### [BRIEF]
Where does the word "megbízható" show up in the records? Copy every line that has it.

### [SUPPLIED DATA]

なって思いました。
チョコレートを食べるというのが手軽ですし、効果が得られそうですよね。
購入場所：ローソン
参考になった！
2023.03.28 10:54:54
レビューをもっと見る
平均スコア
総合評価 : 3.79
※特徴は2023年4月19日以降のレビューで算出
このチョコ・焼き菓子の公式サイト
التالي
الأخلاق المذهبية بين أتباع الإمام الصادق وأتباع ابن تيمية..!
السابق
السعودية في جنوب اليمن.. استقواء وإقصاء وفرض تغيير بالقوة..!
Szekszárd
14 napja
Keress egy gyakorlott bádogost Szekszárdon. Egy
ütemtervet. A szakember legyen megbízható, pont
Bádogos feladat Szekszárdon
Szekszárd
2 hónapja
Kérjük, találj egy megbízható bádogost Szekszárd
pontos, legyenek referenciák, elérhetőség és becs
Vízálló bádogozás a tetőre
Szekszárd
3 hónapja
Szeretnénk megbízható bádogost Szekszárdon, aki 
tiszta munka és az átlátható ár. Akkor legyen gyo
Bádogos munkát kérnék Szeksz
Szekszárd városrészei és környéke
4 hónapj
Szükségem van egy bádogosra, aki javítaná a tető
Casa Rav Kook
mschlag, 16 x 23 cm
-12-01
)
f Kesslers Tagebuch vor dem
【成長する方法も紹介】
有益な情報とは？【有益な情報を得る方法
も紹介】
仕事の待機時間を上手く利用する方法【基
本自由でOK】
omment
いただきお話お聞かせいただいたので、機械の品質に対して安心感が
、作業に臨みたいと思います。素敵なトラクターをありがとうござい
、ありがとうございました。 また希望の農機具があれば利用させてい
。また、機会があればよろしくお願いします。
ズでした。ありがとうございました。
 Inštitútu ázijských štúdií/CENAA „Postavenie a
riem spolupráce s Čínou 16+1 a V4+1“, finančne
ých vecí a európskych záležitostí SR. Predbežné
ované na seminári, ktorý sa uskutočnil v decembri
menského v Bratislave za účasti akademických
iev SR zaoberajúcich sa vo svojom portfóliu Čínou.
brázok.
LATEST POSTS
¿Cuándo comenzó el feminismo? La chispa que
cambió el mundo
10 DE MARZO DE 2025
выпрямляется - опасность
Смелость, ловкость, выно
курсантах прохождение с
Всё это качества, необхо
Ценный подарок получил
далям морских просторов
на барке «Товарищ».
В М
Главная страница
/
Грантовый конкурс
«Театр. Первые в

--

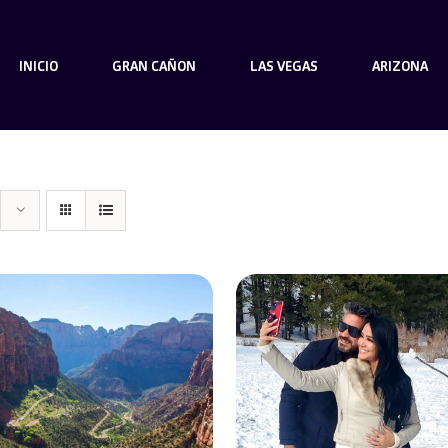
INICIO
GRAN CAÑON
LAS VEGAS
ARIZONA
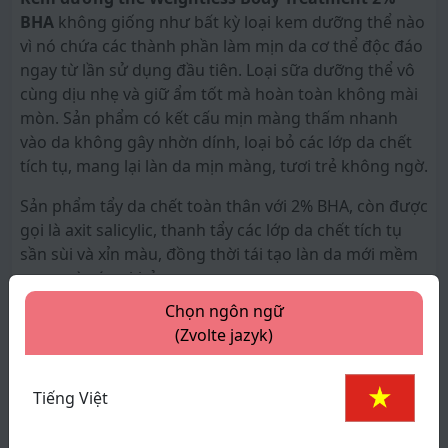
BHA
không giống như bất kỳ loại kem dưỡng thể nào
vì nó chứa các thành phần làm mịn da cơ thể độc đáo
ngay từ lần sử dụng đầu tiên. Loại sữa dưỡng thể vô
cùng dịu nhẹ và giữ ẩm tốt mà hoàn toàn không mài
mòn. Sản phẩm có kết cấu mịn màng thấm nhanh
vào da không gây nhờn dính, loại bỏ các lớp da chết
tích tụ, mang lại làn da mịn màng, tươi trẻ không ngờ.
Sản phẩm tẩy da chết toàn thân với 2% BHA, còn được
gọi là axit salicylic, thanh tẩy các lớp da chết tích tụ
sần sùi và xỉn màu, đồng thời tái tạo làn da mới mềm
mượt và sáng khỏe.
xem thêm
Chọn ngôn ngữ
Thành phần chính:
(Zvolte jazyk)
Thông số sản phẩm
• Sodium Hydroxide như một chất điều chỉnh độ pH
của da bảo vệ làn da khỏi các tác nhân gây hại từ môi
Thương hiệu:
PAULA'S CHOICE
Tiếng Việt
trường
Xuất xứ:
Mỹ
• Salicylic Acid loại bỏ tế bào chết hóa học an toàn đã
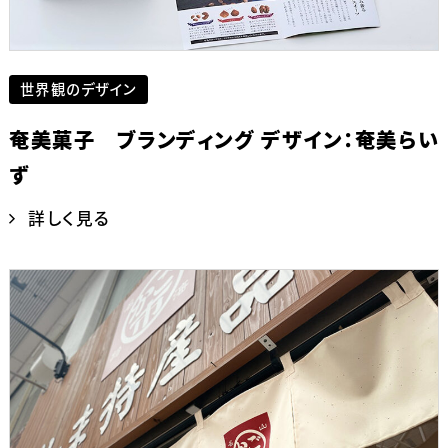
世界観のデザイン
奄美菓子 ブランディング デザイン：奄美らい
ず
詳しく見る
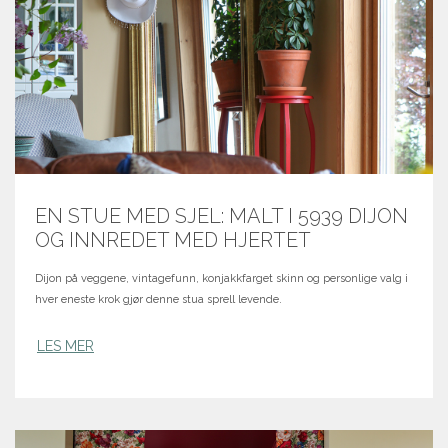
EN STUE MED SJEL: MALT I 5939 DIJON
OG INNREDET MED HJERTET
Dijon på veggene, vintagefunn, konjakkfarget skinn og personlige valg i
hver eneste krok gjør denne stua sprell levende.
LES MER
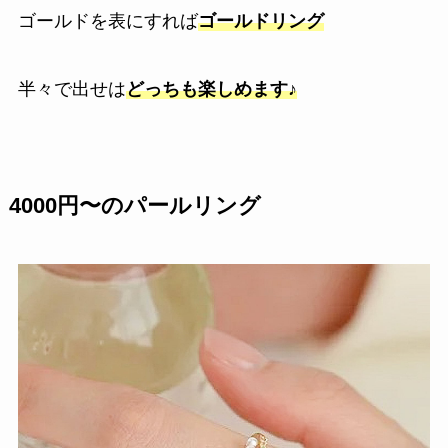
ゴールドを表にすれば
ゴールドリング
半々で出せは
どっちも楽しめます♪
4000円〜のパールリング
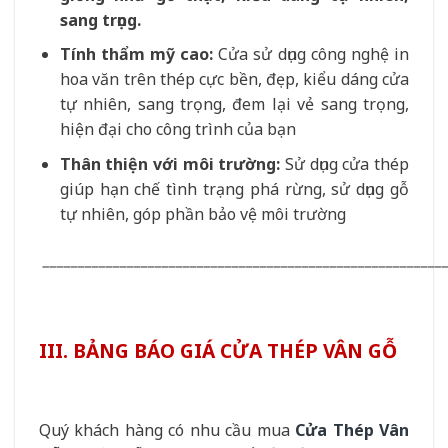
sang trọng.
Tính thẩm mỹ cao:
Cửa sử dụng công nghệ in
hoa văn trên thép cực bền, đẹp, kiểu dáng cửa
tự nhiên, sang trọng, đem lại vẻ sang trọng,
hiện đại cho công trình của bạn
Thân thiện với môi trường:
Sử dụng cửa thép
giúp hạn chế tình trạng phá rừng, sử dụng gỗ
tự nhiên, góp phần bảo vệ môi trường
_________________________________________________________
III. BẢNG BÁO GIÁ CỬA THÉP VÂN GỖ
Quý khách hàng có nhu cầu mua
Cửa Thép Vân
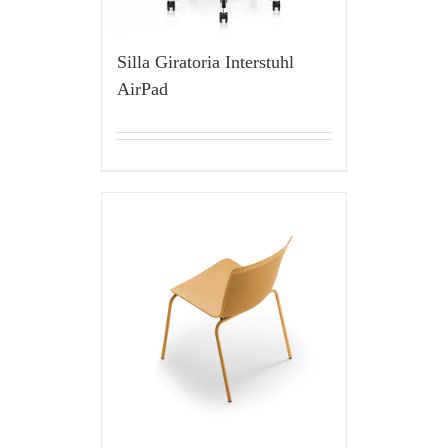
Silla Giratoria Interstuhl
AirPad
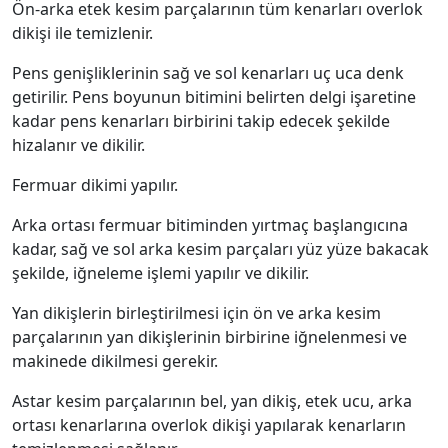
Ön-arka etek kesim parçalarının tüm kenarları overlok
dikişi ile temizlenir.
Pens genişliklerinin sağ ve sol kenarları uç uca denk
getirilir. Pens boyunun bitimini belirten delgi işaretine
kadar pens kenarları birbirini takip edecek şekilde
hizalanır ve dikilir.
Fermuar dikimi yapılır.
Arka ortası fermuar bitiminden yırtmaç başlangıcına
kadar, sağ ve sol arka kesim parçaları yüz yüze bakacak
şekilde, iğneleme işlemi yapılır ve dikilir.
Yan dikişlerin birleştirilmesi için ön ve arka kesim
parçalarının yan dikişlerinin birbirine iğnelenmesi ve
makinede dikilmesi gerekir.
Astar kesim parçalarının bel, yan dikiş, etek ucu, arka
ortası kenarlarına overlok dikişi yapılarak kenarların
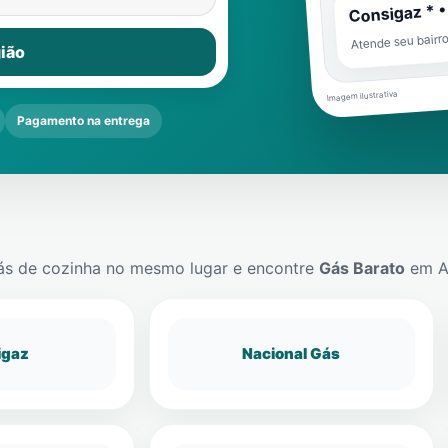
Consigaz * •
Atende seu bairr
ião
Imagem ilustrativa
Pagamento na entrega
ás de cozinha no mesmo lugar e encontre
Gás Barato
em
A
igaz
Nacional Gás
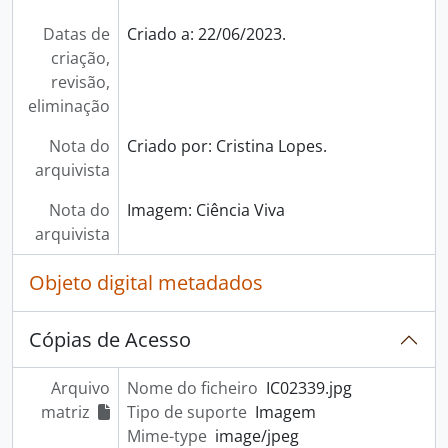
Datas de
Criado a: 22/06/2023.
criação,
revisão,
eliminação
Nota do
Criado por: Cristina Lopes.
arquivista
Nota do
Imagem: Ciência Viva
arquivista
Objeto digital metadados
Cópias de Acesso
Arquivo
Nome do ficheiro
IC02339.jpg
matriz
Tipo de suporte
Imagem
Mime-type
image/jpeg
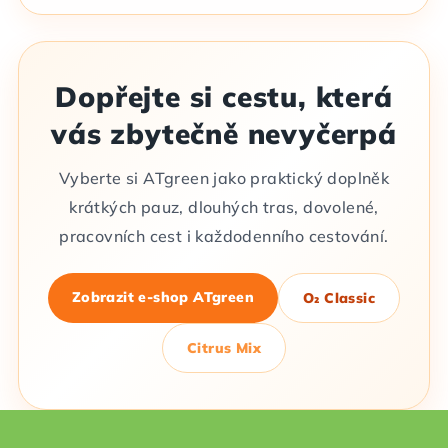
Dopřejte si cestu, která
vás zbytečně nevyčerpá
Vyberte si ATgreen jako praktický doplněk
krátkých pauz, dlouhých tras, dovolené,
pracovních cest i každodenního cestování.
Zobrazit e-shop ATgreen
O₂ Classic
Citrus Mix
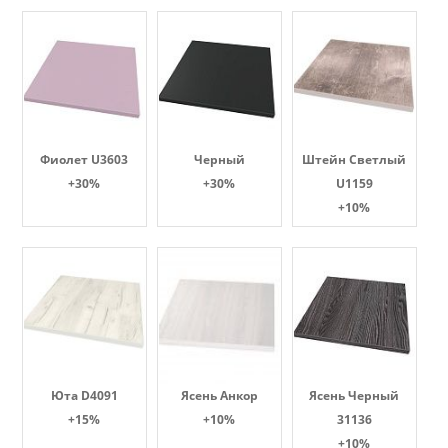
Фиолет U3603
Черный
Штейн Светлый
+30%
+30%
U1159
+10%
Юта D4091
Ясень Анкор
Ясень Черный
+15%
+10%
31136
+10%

### [EXERCISE RESPONSE]
ütemtervet. A szakember legyen megbízható, pont
Kérjük, találj egy megbízható bádogost Szekszárd
Szeretnénk megbízható bádogost Szekszárdon, aki 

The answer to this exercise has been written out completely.